Abijean’s MiracleRich Stigall
This blog was written by the Haiti Orphan Project (HOPE). HOPE exists to provide loving care for orphans in Haiti, in a Christian gospel context. HOPE partners with The Global Orphan Project and local church partners to help care for orphaned and abandoned children.
“Clinic closed. Pack it up.” I breathed a sigh of relief and happiness. I was tired but happy. We’d made it. Made it through checkups, infected wounds, chickenpox, tummy aches, fevers and worms. We’d made pharmacy runs, crushed pills with rocks, washed and bandaged sores and mixed and dosed medication in a field. “Pack it up” meant untying the ropes that held the tarp to the bus and putting medicine, bandages and ointment back in the duffle bags we brought them in.
Tired but happy. We created a clinic in a field. On the fly. Somehow we had a triage station, a wound care station, a pharmacy, people helping with crowd control and everyone that came was seen by the doctor and nurse!
Then he came walking across the field carrying a little girl and my heart dropped.
“We cannot do this here!” I must have said it four or five times.
The little girl was badly burned from elbow to fingertips. She’d been burned in some sort of cooking accident. She hadn’t slept in two days. Her family heard there were doctors at Village de Vie so her brother carried her to us.
I held her in my arms and cried as I watched Jonathan (doctor) and Lindsay (nurse) debride her arm. She needed to be in a hospital! She needed antibiotics! Dehydration! Infection! So many things could go wrong! She needed so much that we could not give!
Members of our team gathered around to pray. She sat quietly. Not a tear in her eyes. She didn’t pull away or try to squirm out of my arms. Curiously watching as dead skin was removed, her arm washed and bandaged.
Then we left.
I didn’t sleep much that night. I so wanted to believe that she was going to be ok. I wanted to believe that God placed Lindsay- a nurse who had worked on a burn unit- on this trip for this little girl. I wanted to believe that He sent Jonathan- a physician who treated patients with supplies available while boldly and continually pointing to the One who truly gives healing- for the burned little girl. I would have said I believed those things and added to it the organizational gifts of this group and leadership skills and servants’ hearts. But I was frustrated too. Annoyed that this would happen on the first trip that we had a clinic. We weren’t prepared for this. I wasn’t prepared for this.

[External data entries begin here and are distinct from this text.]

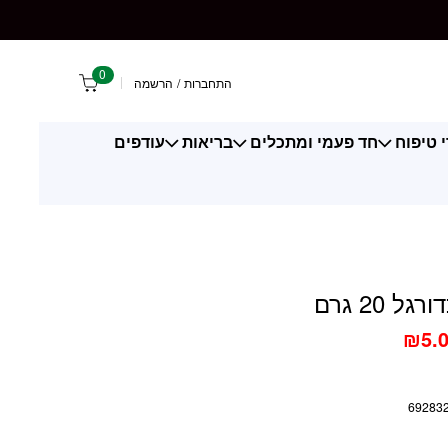
גרם
0
התחברות
/
הרשמה
 טיפוח
חד פעמי ומתכלים
בריאות
עודפים
ל 20 גרם
₪
5.
69283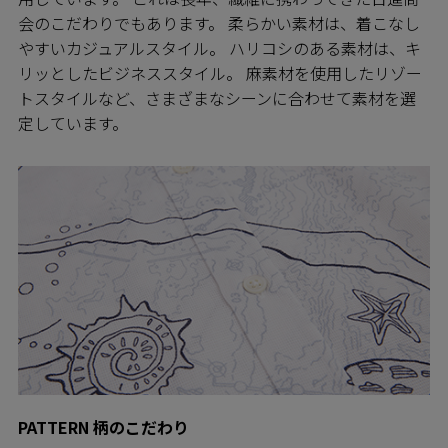
会のこだわりでもあります。 柔らかい素材は、着こなし
やすいカジュアルスタイル。 ハリコシのある素材は、キ
リッとしたビジネススタイル。 麻素材を使用したリゾー
トスタイルなど、さまざまなシーンに合わせて素材を選
定しています。
PATTERN 柄のこだわり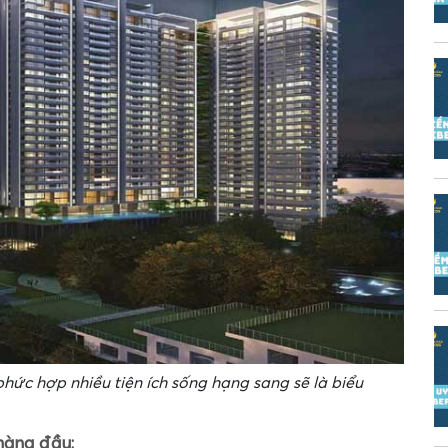
hức hợp nhiều tiện ích sống hạng sang sẽ là biểu
 hàng đầu: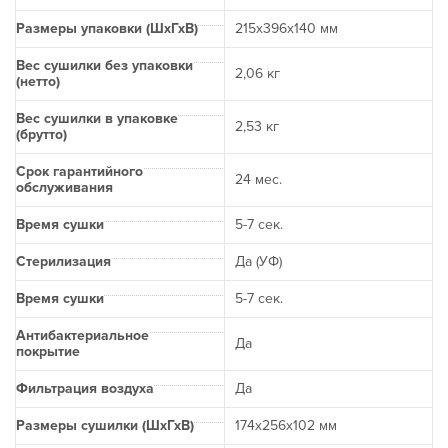
Размеры упаковки (ШхГхВ)
215х396х140 мм
Вес сушилки без упаковки
2,06 кг
(нетто)
Вес сушилки в упаковке
2,53 кг
(брутто)
Срок гарантийного
24 мес.
обслуживания
Время сушки
5-7 сек.
Стерилизация
Да (УФ)
Время сушки
5-7 сек.
Антибактериальное
Да
покрытие
Фильтрация воздуха
Да
Размеры сушилки (ШхГхВ)
174х256х102 мм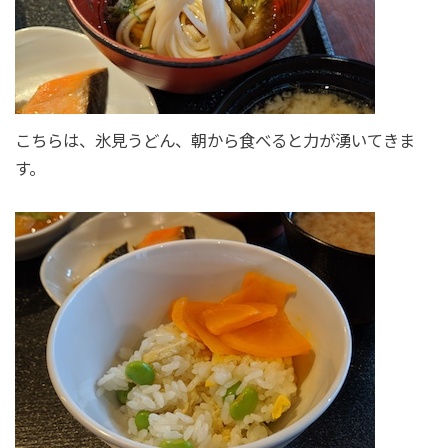
こちらは、氷見うどん、朝から食べると力が湧いてきま
す。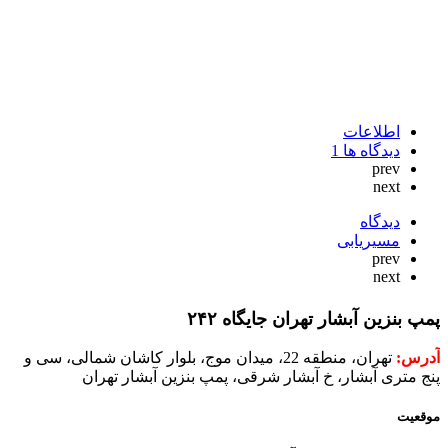
اطلاعات
دیدگاه ها
1
prev
next
دیدگاه
مسیریابی
prev
next
پمپ بنزین آبشار تهران جایگاه ۲۴۲
آدرس:
تهران، منطقه 22، میدان موج، بلوار کاشان شمالی، سی و
پنج متری آبشار، خ آبشار شرقی، پمپ بنزین آبشار تهران
موقعیت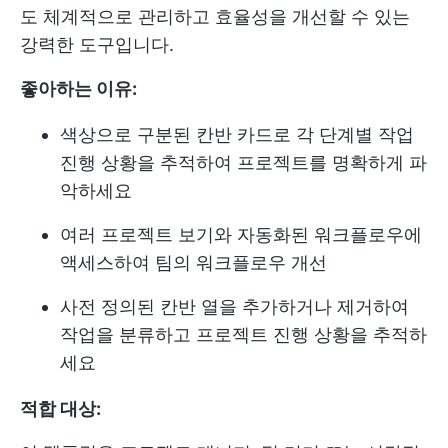
도 체계적으로 관리하고 효율성을 개선할 수 있는
강력한 도구입니다.
좋아하는 이유:
색상으로 구분된 칸반 카드로 각 단계별 작업
진행 상황을 추적하여 프로젝트를 명확하게 파
악하세요
여러 프로젝트 보기와 자동화된 워크플로우에
액세스하여 팀의 워크플로우 개선
사전 정의된 칸반 열을 추가하거나 제거하여
작업을 분류하고 프로젝트 진행 상황을 추적하
세요
적합 대상: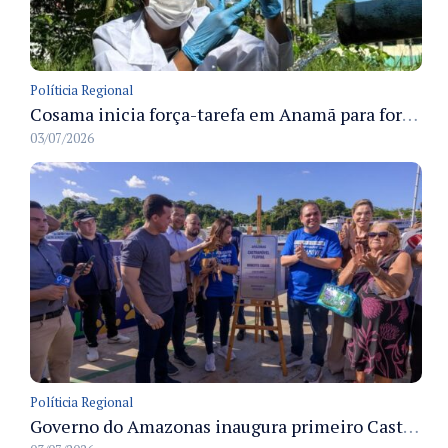
Políticia Regional
Cosama inicia força-tarefa em Anamã para fortalecer abastecimento de água e segurança hídrica da população
03/07/2026
Políticia Regional
Governo do Amazonas inaugura primeiro Castramóvel Fluvial para atendimento veterinário às comunidades ribeirinhas e castração gratuita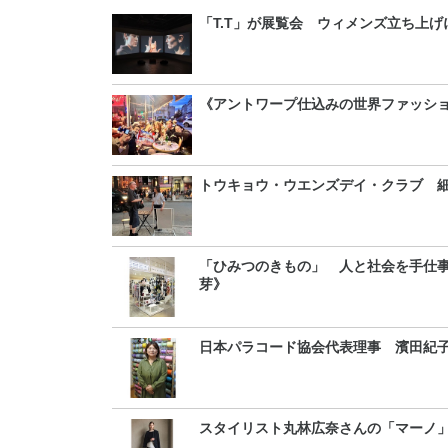
「T.T」が展覧会 ウィメンズ立ち上げ
《アントワープ仕込みの世界ファッシ
トウキョウ・ウエンズデイ・クラブ
「ひみつのきもの」 人と社会を手仕
芽》
日本パラコード協会代表理事 濱田紀
スタイリスト丸林広奈さんの「マーノ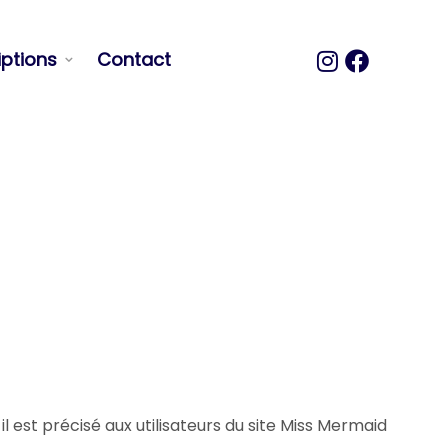
iptions
Contact
 est précisé aux utilisateurs du site Miss Mermaid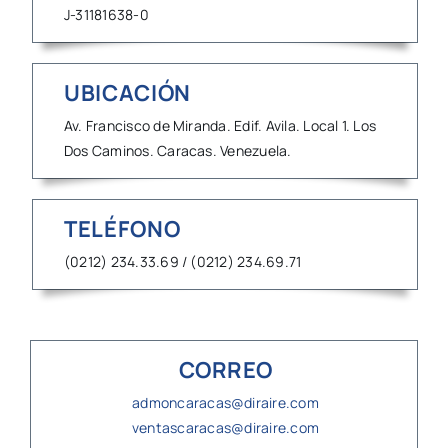
J-31181638-0
UBICACIÓN
Av. Francisco de Miranda. Edif. Avila. Local 1. Los
Dos Caminos. Caracas. Venezuela.
TELÉFONO
(0212) 234.33.69 / (0212) 234.69.71
CORREO
admoncaracas@diraire.com
ventascaracas@diraire.com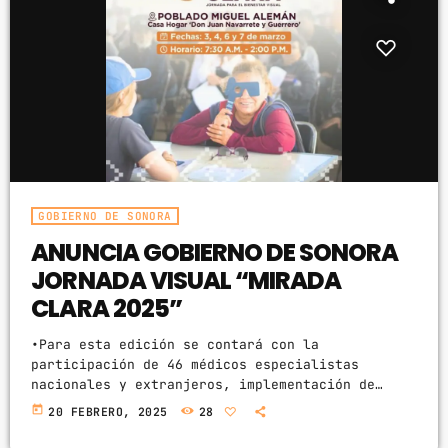
GOBIERNO DE SONORA
ANUNCIA GOBIERNO DE SONORA
JORNADA VISUAL “MIRADA
CLARA 2025”
•Para esta edición se contará con la
participación de 46 médicos especialistas
nacionales y extranjeros, implementación de
equipo de última generación, lo cual sería el
today
20 FEBRERO, 2025
28
equivalente a una inversión superior a los 8
mdp. •Se brindarán servicios integrales de salud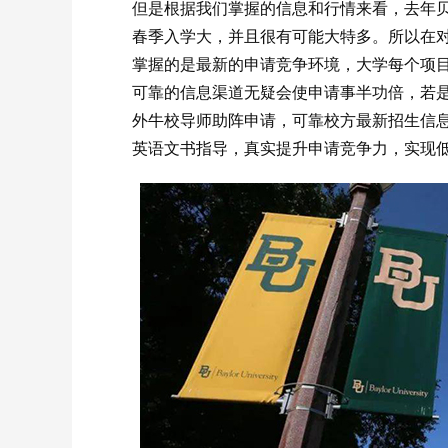
但是根据我们掌握的信息和行情来看，去年
春季入学大，并且很有可能大特多。所以在
掌握的是最新的申请竞争环境，大学每个项
可靠的信息渠道无疑会使申请事半功倍，若
外牛校导师助阵申请，可靠校方最新招生信
英语文书指导，真实提升申请竞争力，实现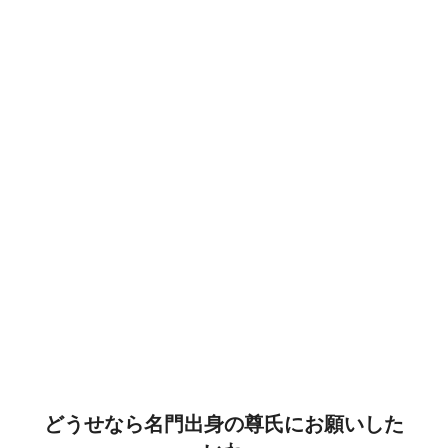
どうせなら名門出身の尊氏にお願いした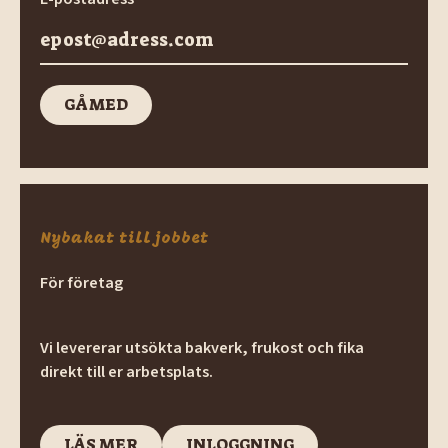
GÅ MED
GÅ med
Nybakat till jobbet
För företag
Vi levererar utsökta bakverk, frukost och fika
direkt till er arbetsplats.
LÄS MER
INLOGGNING
LÄS MER
INLOGGNING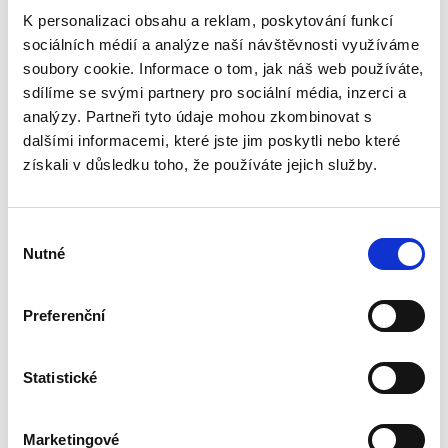
K personalizaci obsahu a reklam, poskytování funkcí
290,00 Kč
sociálních médií a analýze naší návštěvnosti využíváme
soubory cookie. Informace o tom, jak náš web používáte,
Publikace vysvětluje podstatu poučovací
povinnosti a její roli v civilním procesu sporném.
sdílíme se svými partnery pro sociální média, inzerci a
Po teoretickém vymezení poučovací povinnosti
analýzy. Partneři tyto údaje mohou zkombinovat s
představuje její historické souvislosti a
dalšími informacemi, které jste jim poskytli nebo které
následně rozebírá...
získali v důsledku toho, že používáte jejich služby.
Odpovědnost
Výběr
advokáta za škodu
Nutné
souhlasu
Preferenční
Statistické
Luboš Tichý
,
a kol.
390,00 Kč
Marketingové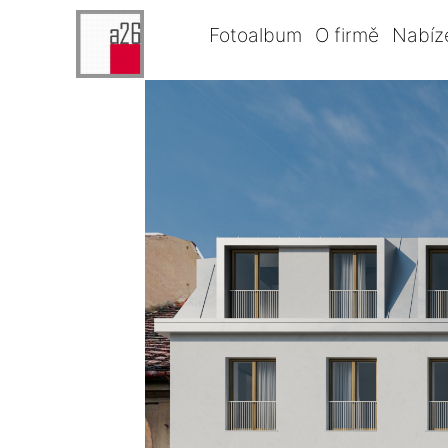
Fotoalbum
O firmě
Nabíz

Had she not shown up, I would have said that God put all these people together to form a great team with the gifts and skills we needed AND THAT I DID A GOOD JOB. I work for HOPE and part of my job is trip organization. It’s never perfect but it gets better every time and I was feeling pretty good about the clinic since it was just the first time. I breathed a sigh of relief.
And then she showed up.
I froze. I could do nothing but say “we can’t do this here” over and over again. I’m the queen of crisis. I act. I do. I direct. I figure it out. I froze. I realized that night that I so often depend on my own strength.
We sent her home with a red backpack full of gauze, antibiotic ointment, and clean water.
Then we left. Again.
I thought every day about the little girl whose name I didn’t know. I prayed- begging God for healing. I told Him it would be a great way to show His power and love. And I prayed that I would know and truly believe His power and love are the same in earthquakes and sickness and burns. There were days I was certain she would be fine and days I was sure she would be dead.
In October, three months after she showed up at that first clinic, I was back in Haiti. I wish I could say that my heart was prepared for what I would find.
We went to Village de Vie to attend the celebration of the school opening. I immediately asked Volcy (our guide/interpreter) to take me to find the little girl with the burn. I asked my husband Luke to come with us- whatever we saw I wanted him there. We followed Volcy through the town surrounding Village de Vie and knocked on the gate.
We were looking and touching a perfect arm. No scar tissue. Her pigment was normal. There was no evidence of a burn! Volcy translated to Abijean’s mother that we couldn’t believe it was her. She laughed as she went inside and came back with the red backpack as proof. With tears in her eyes she thanked us. [photo]
Again I held Abijean on my lap. And again she watched with curious eyes and once more I cried over my doubting heart, a mother who diligently cared for her injured child, a powerful loving heavenly Father and her arm. Her Beautiful. Perfect. Arm.